In the above method, determining whether the model combination exceeds the resource limit in the following manner includes:

judging whether resource parameters of each action recognition model of the model combination correspond to sub-rectangular models or not, putting the sub-rectangular models into a modeling total rectangular model corresponding to the resource limitation parameters established in the step 1, if the sub-rectangular models can be put into the modeling total rectangular model, determining that the model combination does not exceed the resource limitation, namely rs is 1, and if the sub-rectangular models cannot be put into the modeling total rectangular model, determining that the model combination exceeds the resource limitation, namely rs is 0;

and if the final identification result is consistent with the actual data label comparison, determining that the final identification result is correct, wherein re is 1, and otherwise, re is 0.

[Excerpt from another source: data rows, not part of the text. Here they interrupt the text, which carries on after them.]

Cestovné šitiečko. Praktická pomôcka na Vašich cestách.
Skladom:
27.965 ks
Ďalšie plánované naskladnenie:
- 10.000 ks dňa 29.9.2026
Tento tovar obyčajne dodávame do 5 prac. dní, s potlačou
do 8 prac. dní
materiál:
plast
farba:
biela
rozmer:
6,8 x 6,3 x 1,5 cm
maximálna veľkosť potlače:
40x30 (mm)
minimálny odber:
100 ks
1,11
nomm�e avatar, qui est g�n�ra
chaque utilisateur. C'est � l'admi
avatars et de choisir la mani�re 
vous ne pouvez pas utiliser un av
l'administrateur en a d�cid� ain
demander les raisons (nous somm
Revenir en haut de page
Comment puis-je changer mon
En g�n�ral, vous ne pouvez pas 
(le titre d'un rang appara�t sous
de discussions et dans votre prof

In the method, whether the resource parameters of each action recognition model of the model combination can be correspondingly divided into the rectangular models or not is judged through a rectangular packing algorithm, and the rectangular models are put into the modeling total rectangular model corresponding to the resource limiting parameters established in the step 1.

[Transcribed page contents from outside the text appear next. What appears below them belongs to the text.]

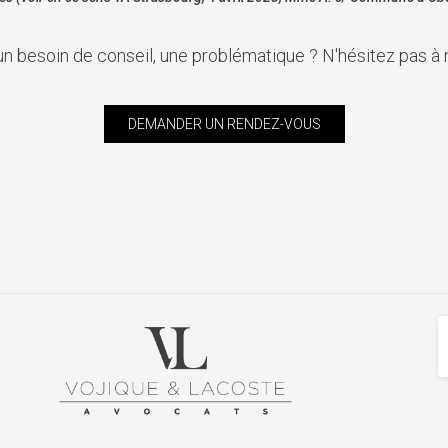
un besoin de conseil, une problématique ? N'hésitez pas à 
DEMANDER UN RENDEZ-VOUS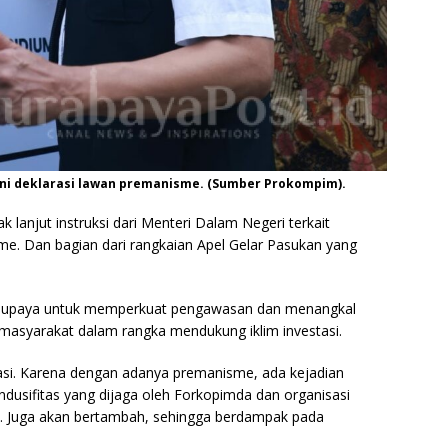
i deklarasi lawan premanisme. (Sumber Prokompim).
ak lanjut instruksi dari Menteri Dalam Negeri terkait
. Dan bagian dari rangkaian Apel Gelar Pasukan yang
di upaya untuk memperkuat pengawasan dan menangkal
masyarakat dalam rangka mendukung iklim investasi.
stasi. Karena dengan adanya premanisme, ada kejadian
dusifitas yang dijaga oleh Forkopimda dan organisasi
. Juga akan bertambah, sehingga berdampak pada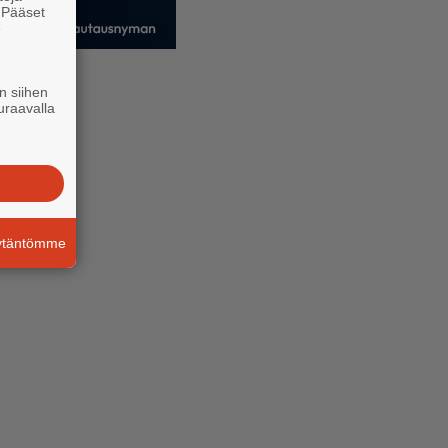
. Pääset
e
n siihen
uraavalla
äytäntömme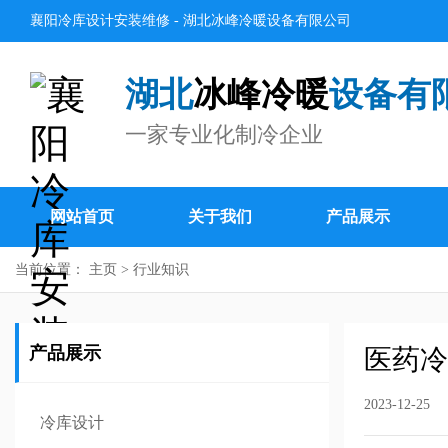
襄阳冷库设计安装维修 - 湖北冰峰冷暖设备有限公司
湖北
冰峰冷暖
设备有
一家专业化制冷企业
网站首页
关于我们
产品展示
当前位置：
主页
>
行业知识
产品展示
医药冷
2023-12-25
冷库设计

The combination of models resulting from steps 2 and 3 of the above method includes the selected plurality of models and the weight of each motion recognition model. The combination of models corresponds to a subset of models of the motion recognition model library. The weight of each action recognition model is automatically distributed by an operator network according to the reward of the critic network in the training and learning process.

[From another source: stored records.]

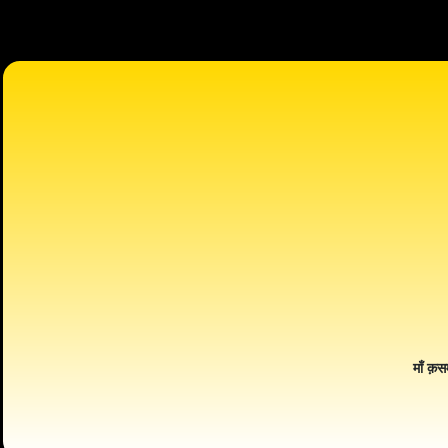
माँ क़स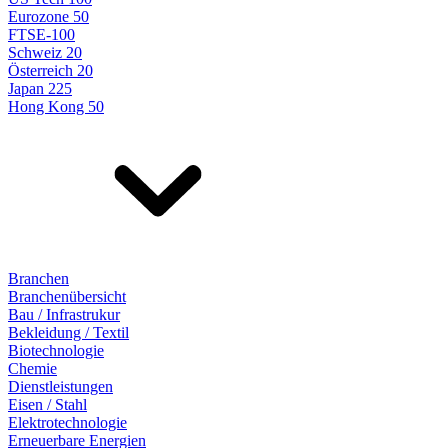
Eurozone 50
FTSE-100
Schweiz 20
Österreich 20
Japan 225
Hong Kong 50
Branchen
Branchenübersicht
Bau / Infrastrukur
Bekleidung / Textil
Biotechnologie
Chemie
Dienstleistungen
Eisen / Stahl
Elektrotechnologie
Erneuerbare Energien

In the method, the multi-modal sensing data is data sensed by multiple sensors to be identified.

In step 2 of the above method, the recognition results of the motion recognition models are fused in a weighted manner according to the weights of the motion recognition models in the model combination.

The method can select the optimal model combination meeting the resource limitation condition on line under the limitation of memory and time, and optimize the action recognition precision by dynamically fusing various models and modes.

The embodiments of the present invention are described in further detail below.

Referring to fig. 1, an embodiment of the present invention provides a multi-model selection method for optimizing motion recognition accuracy under resource constraint, including the following steps:

step 1, modeling a resource limitation parameter based on a rectangular packing algorithm: modeling the resource limiting parameter into a total rectangular model, taking the memory limiting parameter of the resource limiting parameter as the length of the total rectangular model, and taking the time delay limiting parameter of the resource limiting parameter as the width of the total rectangular model;

modeling the resource parameter of each action recognition model in the model library into a sub-rectangular model, wherein the memory parameter of the resource parameter is used as the length of the sub-rectangular model, and the time delay parameter of the resource parameter is used as the width of the sub-rectangular model;

the length and the width of the established sub-rectangle model are respectively smaller than those of the total rectangle model, namely the total rectangle model is a large rectangle, and the sub-rectangle models are small rectangles, so that the resource constraint is converted into whether a plurality of selected small rectangles can be placed in the large rectangle (see figure 2), and the small rectangles cannot rotate and cannot be overlapped;

step 2, taking an operator-critic reinforcement learning model as an online selection model, training the online selection model to select a model combination from a model library online, specifically:

step 21) training an actor network and a critic network of the actor-critic reinforcement learning model, wherein the input of the actor network is multi-modal perception data, and the output of the actor network is a model combination (comprising the selected models and the weight of each model); the input of the critic network is a model combination of multi-mode perception data and operator network output, and the output is the value of the current model combination; the loss function of the actor network is the negative of the mean of the values of the critic network output; the loss function of the critic network is the mean square error of the value output by the critic network and the reward value of the reward function obtained by subsequent calculation; the two networks update network parameters based on a gradient descent method;

step 22) adopting the following reward function feedback to update the operator network and the criticc network, wherein the reward function r belongs to [0,1]]The method comprises the following two aspects: whether the model combination exceeds the resource rs belongs to {0,1 }; whether the recognition result fused with each model in the model combination belongs to the re E {0,1} is correct or not, and the reward function is specifically as follows:

step 3, operating corresponding action recognition models according to the model combination output by the online selection model, and fusing the recognition result of each action recognition model to obtain a final recognition result;

and 4, calculating the reward function in the step 22 according to each action recognition model in the model combination and the final fusion result, recording tuples consisting of input data, the model combination and the reward value, and updating the parameters of the operator network and the critic network based on a gradient descent method by using a historical record.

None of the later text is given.